Return exactly, and only, the lines from the line containing "Rotocon zieht in größeren" through the final line of the records below, both included.
—————
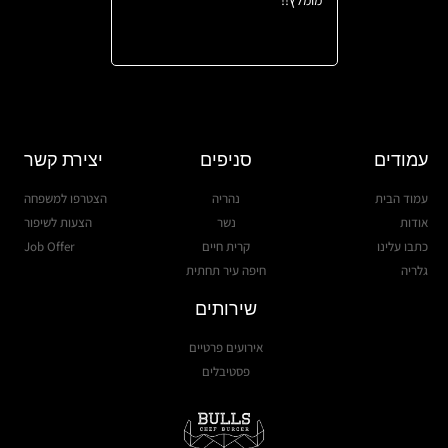
עמודים
סניפים
יצירת קשר
עמוד הבית
נהריה
הצטרפו למשפחה
אודות
נשר
הצעות לשיפור
כתבו עלינו
קרית חיים
Job Offer
גלריה
חיפה עיר תחתית
שירותים
אירועים פרטיים
פסטיבלים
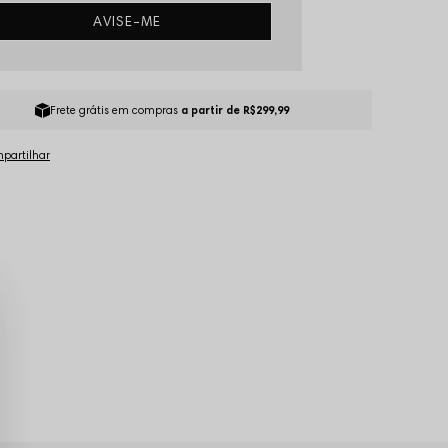
AVISE-ME
Frete grátis em compras
a partir de R$299,99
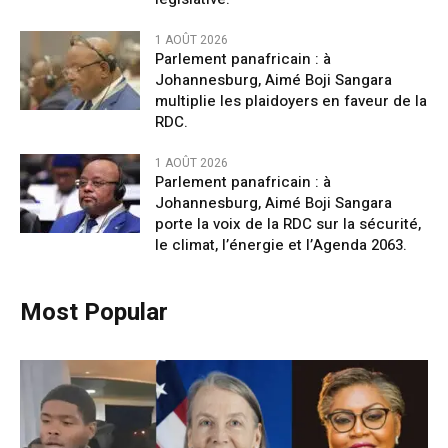
1 AOÛT 2026
Parlement panafricain : à
Johannesburg, Aimé Boji Sangara
multiplie les plaidoyers en faveur de la
RDC.
1 AOÛT 2026
Parlement panafricain : à
Johannesburg, Aimé Boji Sangara
porte la voix de la RDC sur la sécurité,
le climat, l’énergie et l’Agenda 2063.
Most Popular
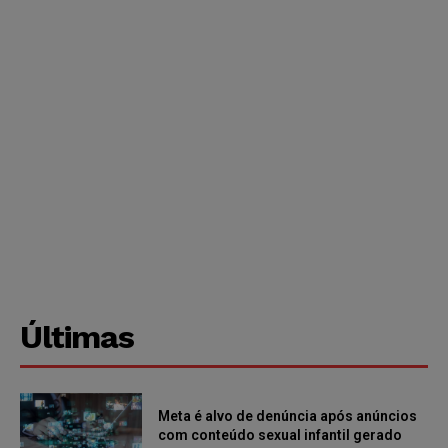
Últimas
Meta é alvo de denúncia após anúncios
com conteúdo sexual infantil gerado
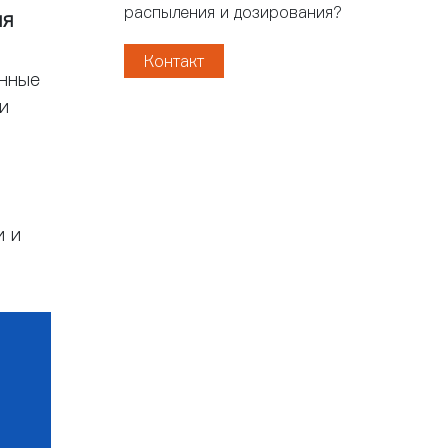
распыления и дозирования?
ия
Контакт
енные
и
и и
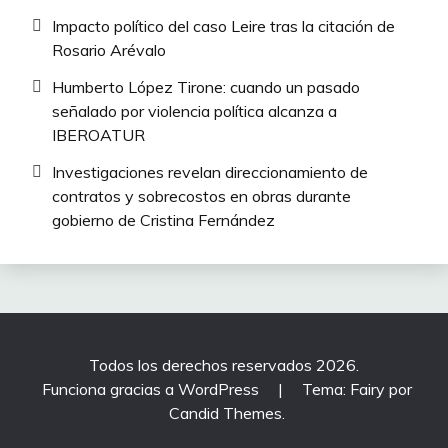
Impacto político del caso Leire tras la citación de
Rosario Arévalo
Humberto López Tirone: cuando un pasado
señalado por violencia política alcanza a
IBEROATUR
Investigaciones revelan direccionamiento de
contratos y sobrecostos en obras durante
gobierno de Cristina Fernández
Todos los derechos reservados 2026.
Funciona gracias a WordPress
|
Tema: Fairy por
Candid Themes
.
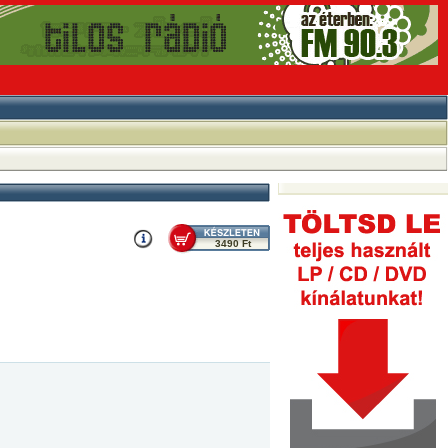
3490 Ft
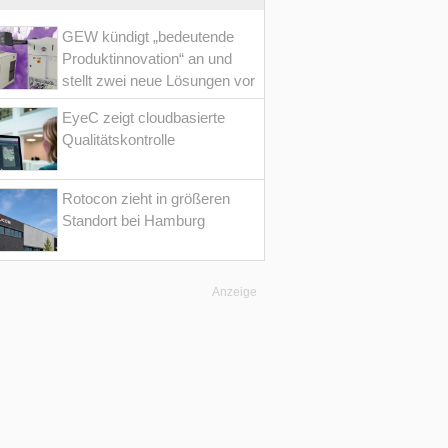
GEW kündigt „bedeutende
Produktinnovation“ an und
stellt zwei neue Lösungen vor
EyeC zeigt cloudbasierte
Qualitätskontrolle
Rotocon zieht in größeren
Standort bei Hamburg
Anzeige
—————
### Exercise output
Rotocon zieht in größeren
Standort bei Hamburg
Anzeige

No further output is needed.